The second semester came and it went. I was sexually assaulted again. Attempted rape. Right outside my dorm. My safe haven became a new hunting ground. This time was the only kind of assault America likes to believe happens: random, behind a dumpster, drunk gross guy I would never usually talk to. Yet it was my second perpetrator — the previous being to a suburban pretty boy I was dating. Of course, it was finals week.
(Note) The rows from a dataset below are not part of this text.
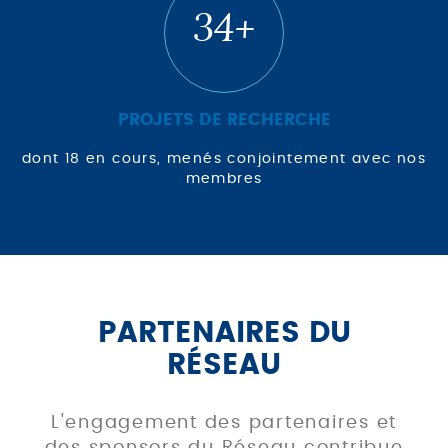
34+
PROJETS DE RECHERCHE
dont 18 en cours, menés conjointement avec nos
membres
PARTENAIRES DU
RÉSEAU
L'engagement des partenaires et
des sponsors du Réseau contribue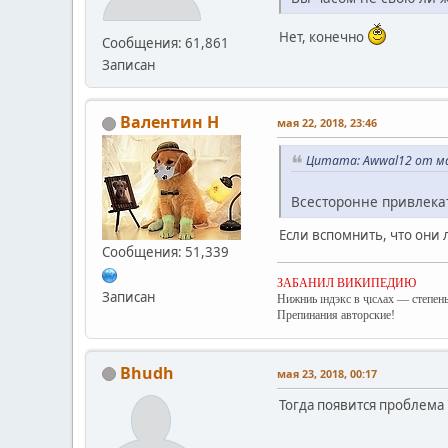
Нет, конечно
Сообщения: 61,861
Записан
Валентин Н
мая 22, 2018, 23:46
Цитата: Awwal12 от мая
Всесторонне привлекат
Если вспомнить, что они
Сообщения: 51,339
ЗАБАНИЛ ВИКИПЕДИЮ
Записан
Нижниь ıндэкс в ҷıсʌах — степень
Препинания авторские!
Bhudh
мая 23, 2018, 00:17
Тогда появится проблема 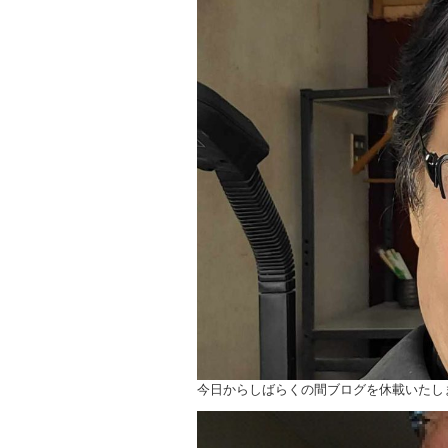
今日からしばらくの間ブログを休載いたし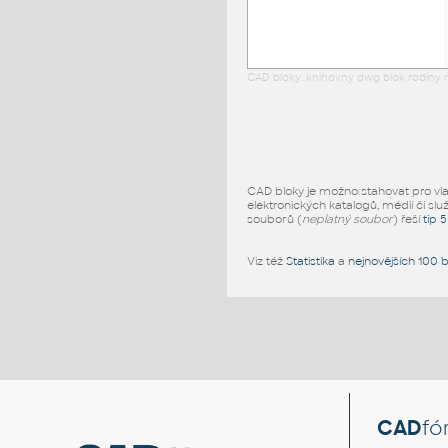
CAD bloky: knihovny dwg blok rodiny r
CAD bloky je možno stahovat pro vlast
elektronických katalogů, médií či slu
souborů (
neplatný soubor
) řeší
tip 
Viz též
Statistika
a
nejnovějších 100 
CAD
fó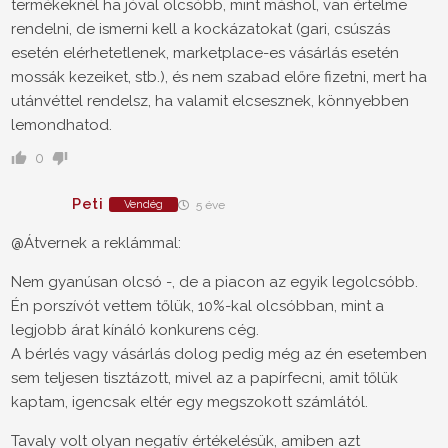
termékeknél ha jóval olcsóbb, mint máshol, van értelme
rendelni, de ismerni kell a kockázatokat (gari, csúszás
esetén elérhetetlenek, marketplace-es vásárlás esetén
mossák kezeiket, stb.), és nem szabad előre fizetni, mert ha
utánvéttel rendelsz, ha valamit elcsesznek, könnyebben
lemondhatod.
0
Peti
Vendég
5 éve
@Átvernek a reklámmal:
Nem gyanúsan olcsó -, de a piacon az egyik legolcsóbb.
Én porszívót vettem tőlük, 10%-kal olcsóbban, mint a
legjobb árat kínáló konkurens cég.
A bérlés vagy vásárlás dolog pedig még az én esetemben
sem teljesen tisztázott, mivel az a papírfecni, amit tőlük
kaptam, igencsak eltér egy megszokott számlától.
Tavaly volt olyan negatív értékelésük, amiben azt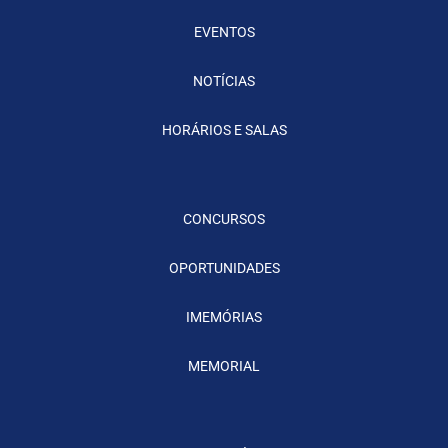
EVENTOS
NOTÍCIAS
HORÁRIOS E SALAS
CONCURSOS
OPORTUNIDADES
IMEMÓRIAS
MEMORIAL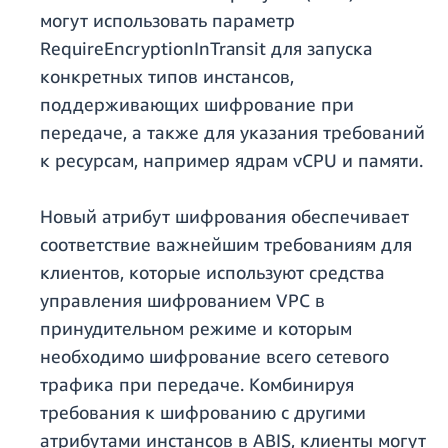
могут использовать параметр
RequireEncryptionInTransit для запуска
конкретных типов инстансов,
поддерживающих шифрование при
передаче, а также для указания требований
к ресурсам, например ядрам vCPU и памяти.
Новый атрибут шифрования обеспечивает
соответствие важнейшим требованиям для
клиентов, которые используют средства
управления шифрованием VPC в
принудительном режиме и которым
необходимо шифрование всего сетевого
трафика при передаче. Комбинируя
требования к шифрованию с другими
атрибутами инстансов в ABIS, клиенты могут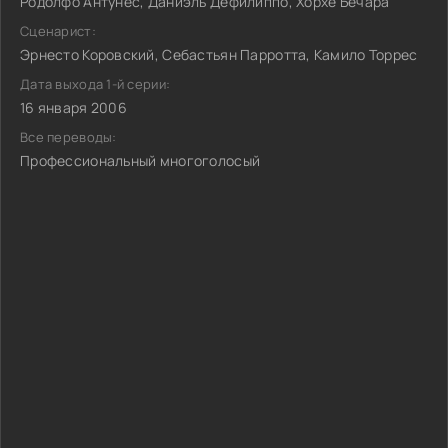
Родолфо Антунес, Даниэль Дефилиппо, Хорхе Бечара
Сценарист:
Эрнесто Коровский, Себастьян Парротта, Камило Торрес
Дата выхода 1-й серии:
16 января 2006
Все переводы:
Профессиональный многоголосый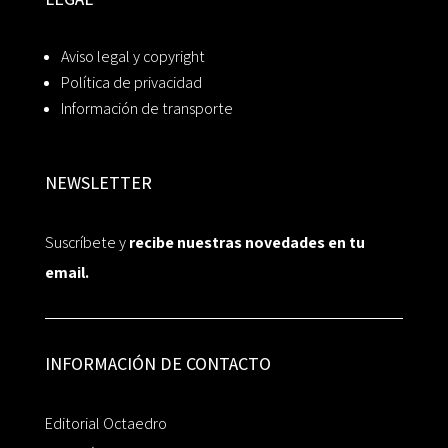
Aviso legal y copyright
Política de privacidad
Información de transporte
NEWSLETTER
Suscríbete y
recibe nuestras novedades en tu
email.
INFORMACIÓN DE CONTACTO
Editorial Octaedro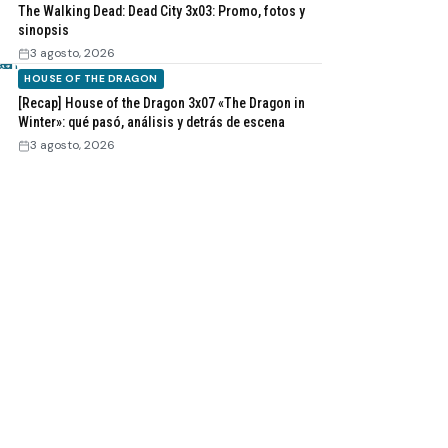
The Walking Dead: Dead City 3x03: Promo, fotos y
sinopsis
3 agosto, 2026
HOUSE OF THE DRAGON
[Recap] House of the Dragon 3x07 «The Dragon in
Winter»: qué pasó, análisis y detrás de escena
3 agosto, 2026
My anxiety was no longer controlled by the medicated dopamine and serotonin a pill was supposed to provide me with. My life flipped upside down. I failed three of my finals due to not being able to concentrate, anxiety attacks (one so bad I had to leave the testing facility), and a variety of other PTSD symptoms. I filed a complaint with the University Police Department, which was never recorded. The school and the students were never notified and I was never followed up with. I felt betrayed. Betrayed by my school, law enforcement, my brain, humanity, God, myself, everything and everyone that surrounded me. I didn’t want to talk about it. I said nothing. I said I was struggling but nobody needed to know what happened — I was embarrassed. Isn’t that disgusting? Two-time victim, survivor, and I was the one who was embarrassed? For what? Having an asthma attack and going outside to breathe? Being in the wrong place at the wrong time? Being a freaking human being who was defiled and tossed aside a dorm dumpster like scraps that flew out of its trash bag?
Both of my perpetrators are students at the same school as me and there is nothing to be done about it that won't be a lost cause and only bring more pain.
So I wake up every morning, wipe off that disgusting layer of post-traumatic shame off my skin and take on the day. And no, it isn’t easy. And yes, I cry a lot. I curse at the sky. I get angry. I throw internal fits. But the thing is none of this was my fault. It is not my job to feel like an animal, like filth, it’s theirs. Instead, it is my duty to no one else but myself, to not “get over it” or “move on” like everyone loves to advise, but to grow from the s**t God left at my doorstep. To take my baggage every day with a grain of salt and do my best to prevail. To not let my trauma become my life. To not throw myself a pity party but to not ignore everything that has happened to me, changed me, scarred me. To survive.
Surviving. That’s the key.
My name is Brooklyn Boreing. I am a survivor. And this is my story.